» **Required work**
Print every entry exactly once more, omitting each picture.

[[ Given records, beginning ]]

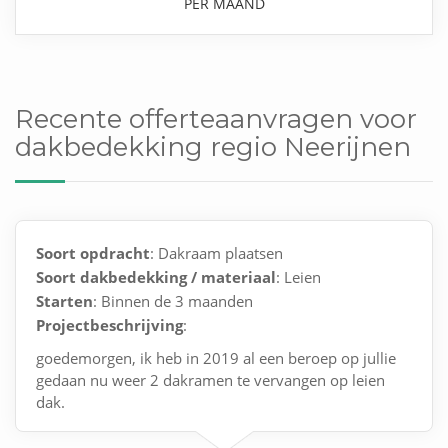
PER MAAND
Recente offerteaanvragen voor
dakbedekking regio Neerijnen
Soort opdracht
: Dakraam plaatsen
Soort dakbedekking / materiaal
: Leien
Starten
: Binnen de 3 maanden
Projectbeschrijving
:
goedemorgen, ik heb in 2019 al een beroep op jullie
gedaan nu weer 2 dakramen te vervangen op leien
dak.
werk in berkel-enschot en 2 dagen werk bel me op 06-
26722422 voor meer info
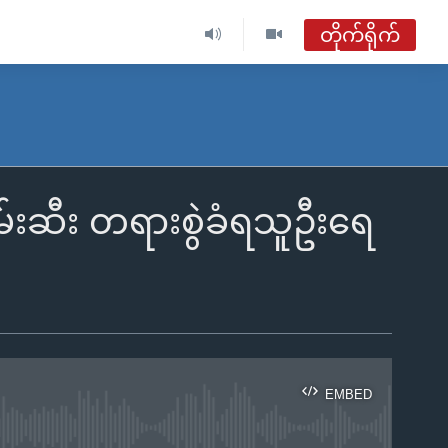
တိုက်ရိုက်
ဗွီအိုအေ မြန်မာနံနက်ခင်း
တိုက်ရိုက်ထုတ်လွှင့်မှု
အစီအစဉ်များ
ဖမ်းဆီး တရားစွဲခံရသူဦးရေ
ဗွီအိုအေ မြန်မာနံနက်ခင်း
ရေဒီယိုတိုက်ရိုက်နားဆင်ရန်
EMBED
ble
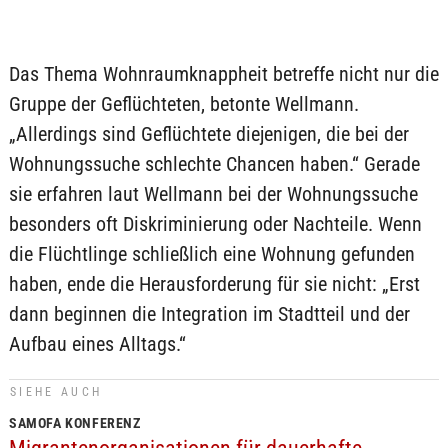
Das Thema Wohnraumknappheit betreffe nicht nur die
Gruppe der Geflüchteten, betonte Wellmann.
„Allerdings sind Geflüchtete diejenigen, die bei der
Wohnungssuche schlechte Chancen haben.“ Gerade
sie erfahren laut Wellmann bei der Wohnungssuche
besonders oft Diskriminierung oder Nachteile. Wenn
die Flüchtlinge schließlich eine Wohnung gefunden
haben, ende die Herausforderung für sie nicht: „Erst
dann beginnen die Integration im Stadtteil und der
Aufbau eines Alltags.“
SIEHE AUCH
SAMOFA KONFERENZ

[[ Given records, end ]]

» **Answer**
PER MAAND
Recente offerteaanvragen voor
dakbedekking regio Neerijnen
Soort opdracht
: Dakraam plaatsen
Soort dakbedekking / materiaal
: Leien
Starten
: Binnen de 3 maanden
Projectbeschrijving
:
goedemorgen, ik heb in 2019 al een beroep op jullie
gedaan nu weer 2 dakramen te vervangen op leien
dak.
werk in berkel-enschot en 2 dagen werk bel me op 06-
26722422 voor meer info
တိုက်ရိုက်
ဗွီအိုအေ မြန်မာနံနက်ခင်း
တိုက်ရိုက်ထုတ်လွှင့်မှု
အစီအစဉ်များ
ဖမ်းဆီး တရားစွဲခံရသူဦးရေ
ဗွီအိုအေ မြန်မာနံနက်ခင်း
ရေဒီယိုတိုက်ရိုက်နားဆင်ရန်
EMBED
ble
Das Thema Wohnraumknappheit betreffe nicht nur die
Gruppe der Geflüchteten, betonte Wellmann.
„Allerdings sind Geflüchtete diejenigen, die bei der
Wohnungssuche schlechte Chancen haben.“ Gerade
sie erfahren laut Wellmann bei der Wohnungssuche
besonders oft Diskriminierung oder Nachteile. Wenn
die Flüchtlinge schließlich eine Wohnung gefunden
haben, ende die Herausforderung für sie nicht: „Erst
dann beginnen die Integration im Stadtteil und der
Aufbau eines Alltags.“
SIEHE AUCH
SAMOFA KONFERENZ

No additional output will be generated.